The entire robot network, or “botnet,” consisted of thousands of hacked home computers spread across virtually every time zone in the world, he said. Dunker urged me not to take his word for it, but to check for myself the domain name server (DNS) settings of the Uncle Sam shop every few minutes. DNS acts as a kind of Internet white pages, by translating Web site names to numeric addresses that are easier for computers to navigate. The way this so-called “fast-flux” botnet works is that it automatically updates the DNS records of each site hosted in the Dark Cloud every few minutes, randomly shuffling the Internet address of every site on the network from one compromised machine to another in a bid to frustrate those who might try to take the sites offline.
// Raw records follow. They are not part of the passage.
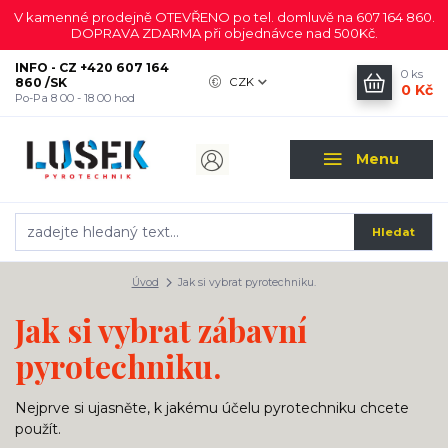
V kamenné prodejně OTEVŘENO po tel. domluvě na 607 164 860.
DOPRAVA ZDARMA při objednávce nad 500Kč.
INFO - CZ +420 607 164
0
ks
860 /SK
CZK
0 Kč
Po-Pa 8 00 - 18 00 hod
Menu
Hledat
Úvod
Jak si vybrat pyrotechniku.
Jak si vybrat zábavní
pyrotechniku.
Nejprve si ujasněte, k jakému účelu pyrotechniku chcete
použít.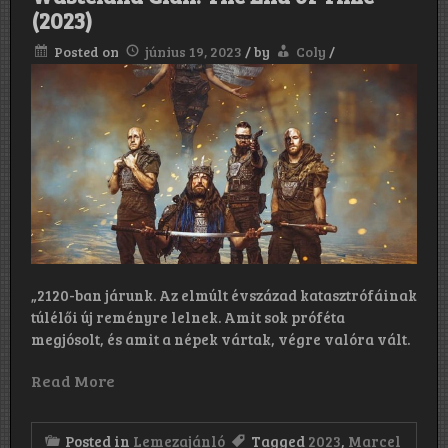
(2023)
(1989)
Posted on
június 19, 2023
/
by
Coly
/
„2120-ban járunk. Az elmúlt évszázad katasztrófáinak
túlélői új reményre lelnek. Amit sok próféta
megjósolt, és amit a népek vártak, végre valóra vált.
Read More
Posted in
Lemezajánló
Tagged
2023
,
Marcel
This is a fascinating article by Brian Krebs about how the new hotness is to host your malware site on a constantly rotating network of compromised hosts.
It’s almost like the evil version of BitTorrent, except people don’t know they’re participating.
I also love how the systems are in different countries, so it’s harder to get jurisdiction to clean them all up. And when a few do get taken offline they get replaced with new ones.
You basically have a queue of potential hosts that the malware automatically enrolls new victims in, and when it’s your turn it’s your turn.
Stopping malware sites like these has always been a whack-a-mole proposition, but this takes it to a new extreme.
As a security person I cannot help but be impressed.